A landgirl says … We’ll have to get ours off the Yanks then, won’t we … American airmen are billeted at Guiting Grange. Our landgirls walk down the lane to the pub at Kilkenny in the evenings in gumboots and flowered cotton dresses and mackintoshes. They carry high-heeled shoes and get picked up in US jeeps.

Sometimes a girl comes home in the morning late for milking. One girl cries to my mother … I can’t have a Yankee baby … I told him … I swear I did … and my mother says … we’ll have to get you back home to Birmingham somehow. She writes in her diary … New landgirl up the spout.

My mother is pregnant again and has an abortion in the Pittville Nursing Home in Cheltenham. She does not tell my father. After a first difficult birth she is advised she must not risk having another child.
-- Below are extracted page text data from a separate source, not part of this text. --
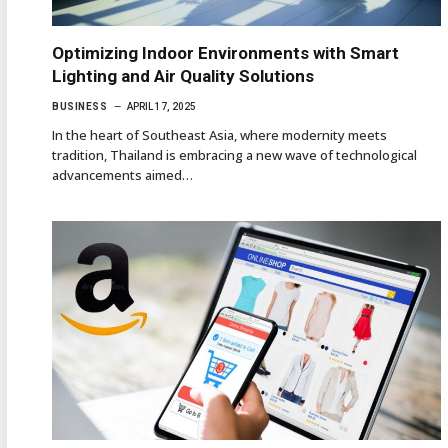
Optimizing Indoor Environments with Smart
Lighting and Air Quality Solutions
BUSINESS
APRIL 17, 2025
In the heart of Southeast Asia, where modernity meets
tradition, Thailand is embracing a new wave of technological
advancements aimed…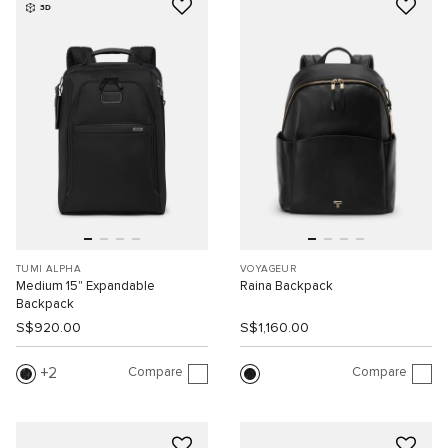
3D
TUMI ALPHA
VOYAGEUR
Medium 15" Expandable
Raina Backpack
Backpack
S$920.00
S$1,160.00
Compare
Compare
2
January and February and March are terribly cold months. One March an east wind blows and the weathervane fox above the granary gallops east for a week. My mother walks out of the house carrying her shotgun and loads two cartridges and aims at the fox. She fires both barrels and says … That should change things … We’ve had enough of this cold east wind. Grey tumbler pigeons fly off the barns and circle high in the sky and the copper fox pirouettes all morning. Joe and Mr Griff and the landgirls stop in the yard and watch the twirling fox. One by one tumblers fall wings closed to a barn and glide to a window ledge. By afternoon the fox slows down facing north.
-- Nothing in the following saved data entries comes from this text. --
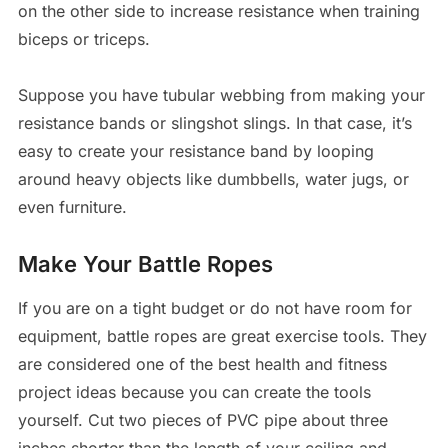
on the other side to increase resistance when training
biceps or triceps.
Suppose you have tubular webbing from making your
resistance bands or slingshot slings. In that case, it’s
easy to create your resistance band by looping
around heavy objects like dumbbells, water jugs, or
even furniture.
Make Your Battle Ropes
If you are on a tight budget or do not have room for
equipment, battle ropes are great exercise tools. They
are considered one of the best health and fitness
project ideas because you can create the tools
yourself. Cut two pieces of PVC pipe about three
inches shorter than the length of your ceiling and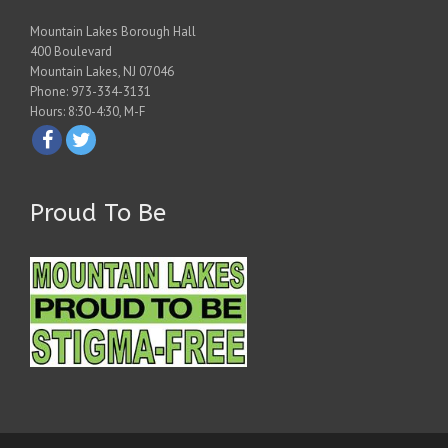
Mountain Lakes Borough Hall
400 Boulevard
Mountain Lakes, NJ 07046
Phone: 973-334-3131
Hours: 8:30-4:30, M-F
Proud To Be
Her diary says … Why can’t I be happy … I have everything I want … dear God …

He writes

… Eric Bates is having a bad turn. He has had a skin disease for months and that plus the fact that his wife is having a baby seems to have got him down. He sits by the hour with an ashen white face looking straight in front of him refusing to do anything. I try to knock some sense into him but it’s pretty tricky. His wife is in Scotland and due to foal next week.
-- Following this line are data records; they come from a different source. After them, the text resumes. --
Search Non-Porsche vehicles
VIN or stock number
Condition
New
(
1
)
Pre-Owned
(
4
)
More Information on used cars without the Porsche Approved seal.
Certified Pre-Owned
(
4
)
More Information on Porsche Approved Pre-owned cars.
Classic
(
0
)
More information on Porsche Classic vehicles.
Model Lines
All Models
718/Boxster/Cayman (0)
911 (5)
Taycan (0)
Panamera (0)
Last night we played billiards after dinner and everyone got foxed. I broke several very old gramophone records over Basil’s head and he walked round the billiard table saying ‘I’ve never had that done to me before in my whole life’ as if it happens to everyone every day. We all laughed a great deal and it does a lot of good. I get very depressed and feel almost like Eric at times.

No more now my very special Bear. Not so very long to wait now till we see each other again after this lifetime apart. Soon now I shall be with you and we will be happy Bears together with all the spring flowers and sunshine and trees coming out and so much to look at and see with you. Keep your tail up. All my love my darlingest. Your one and only Big Bear.